▶ **WHAT THE TASK REQUIRES**:
In the data that follows, find the line with "requiring sophisticated communication"; transcribe it, every later line up to the one with "Modern defense procurement", and that line as well, exactly and with no others.
======== MATERIAL FOR THIS TASK ========
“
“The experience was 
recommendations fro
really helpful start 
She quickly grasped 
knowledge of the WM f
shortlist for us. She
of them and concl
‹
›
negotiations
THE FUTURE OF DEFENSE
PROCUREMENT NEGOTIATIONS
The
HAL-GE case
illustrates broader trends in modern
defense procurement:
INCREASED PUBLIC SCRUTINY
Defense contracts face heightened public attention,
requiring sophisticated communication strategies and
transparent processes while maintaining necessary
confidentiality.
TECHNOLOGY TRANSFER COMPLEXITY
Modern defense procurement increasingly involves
========
======== MATERIAL FOR THIS TASK ========
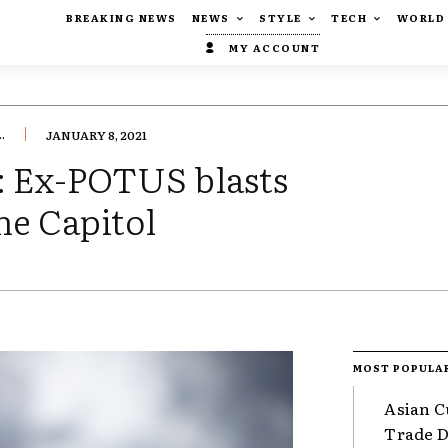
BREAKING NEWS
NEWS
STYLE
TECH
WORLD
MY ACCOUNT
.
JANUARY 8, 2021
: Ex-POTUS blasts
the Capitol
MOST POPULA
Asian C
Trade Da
========
▶ **TASK RESPONSE**:
requiring sophisticated communication strategies and
transparent processes while maintaining necessary
confidentiality.
TECHNOLOGY TRANSFER COMPLEXITY
Modern defense procurement increasingly involves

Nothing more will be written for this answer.